Il primo esempio di edilizia economica e popolare è romano e risale al IV secolo avanti Cristo quando, a causa dell’aumento della popolazione residente (1.500.000 di abitanti nella massima espansione) e della forte richiesta di alloggi in città, i costruttori di allora, veri e propri “palazzinari” ante litteram, cominciarono a costruire le “insulae”, edifici alti fino a sei piani -in alcuni casi fino a dieci- dove abitava, a caro prezzo ed in condizioni igieniche precarie, la gran massa della popolazione.
Cicerone, riferendosi alla quantità di palazzi, alti più di venti metri, che disegnavano lo skyline dell’Urbe, definiva Roma come la “città sospesa”. Le insulae (da cui deriva il termine “isolato”) erano costruite spesso in spregio alle più elementari normative di sicurezza che, anche a quei tempi, regolavano l’edilizia. Gli edifici avevano muri maestri portanti al limite della regola che imponeva una larghezza minima delle mura di 45 centimetri ma che non fissava un’altezza massima, stabilita poi da Augusto in 60 piedi, quasi, appunto, venti metri. Dieci in meno dei “grattacieli” citati da Giovenale che descrive insulae di ben dieci piani. I primi piani erano in muratura, gli ultimi in legno, per tentare di diminuire il peso della struttura.

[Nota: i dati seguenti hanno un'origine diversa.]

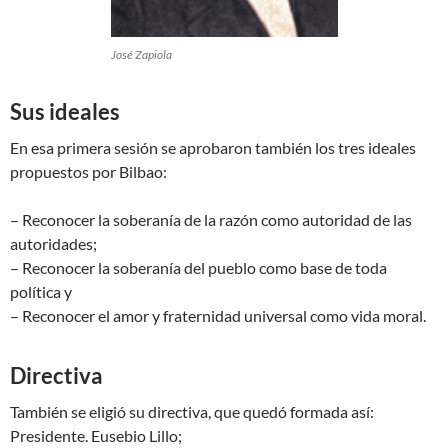
José Zapiola
Sus ideales
En esa primera sesión se aprobaron también los tres ideales
propuestos por Bilbao:
– Reconocer la soberanía de la razón como autoridad de las
autoridades;
– Reconocer la soberanía del pueblo como base de toda
política y
– Reconocer el amor y fraternidad universal como vida moral.
Directiva
También se eligió su directiva, que quedó formada así:
Presidente. Eusebio Lillo;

L’insula, che poteva ospitare fino a 200 persone, era una sorta di scala sociale al contrario: al piano terra abitavano infatti le persone più abbienti, mentre i cittadini più poveri abitavano i piani più alti, sfavoriti in caso di incendio. Tra i “palazzinari” che si distinsero all’epoca per spregiuticatezza costruttiva vi fu il potente e ricchissimo banchiere Lucio Licinio Crasso che con le insulae accumulò una grande fortuna, vantandosi di non aver mai speso nulla per costruirle. Secondo le cronache dell’epoca infatti comprava vecchi edifici pericolanti da proprietari in difficoltà per riimmetterli poi sul mercato a prezzi maggiorati.